Each one of us, then, should speak of his roads, his crossroads, his roadside benches; each one of us should make a surveyor's map of his lost fields and meadows. Gaston Bachelard.

Friday, March 16, 2012

Frasier's Violin


I am five years old when I announce that I will play the violin. Not the piano? My mother asks. She plays the piano, we have a piano. We don’t have much money, violins cost a lot. I wake up one morning and my mom, bleary eyed in the kitchen, presents me with a gift. She’s made a violin entirely out of cardboard. An exact replica. So I can hold it, she says, practice the movements, play silent music. But it was never silent, I could always hear it.

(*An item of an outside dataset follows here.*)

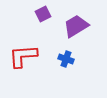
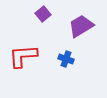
purple square: rotated 14 degrees counterclockwise
purple trapezoid: moved 5 px right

I am twelve and my grandpa gives me my first full sized violin. It comes in a ratty old case, belonged to a member of his church. I’ve thought about upgrading but by now we know each other so well. Where the dead notes are, the windfalls, the small corners, the spot where we sing.

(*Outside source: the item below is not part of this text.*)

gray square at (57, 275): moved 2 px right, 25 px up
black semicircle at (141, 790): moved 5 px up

I am thirty years old and I’m stuck in Montreal for immigration reasons. I don’t have my violin so my friend lends me his. It belonged to his friend before him. Frasier. Perhaps his grandpa gave it to him, I’ll never know. Frasier passed away far too young, left his violin. His parents gave it to my friend and my friend lent it to me. This piece is for Frasier. It was recorded on his violin.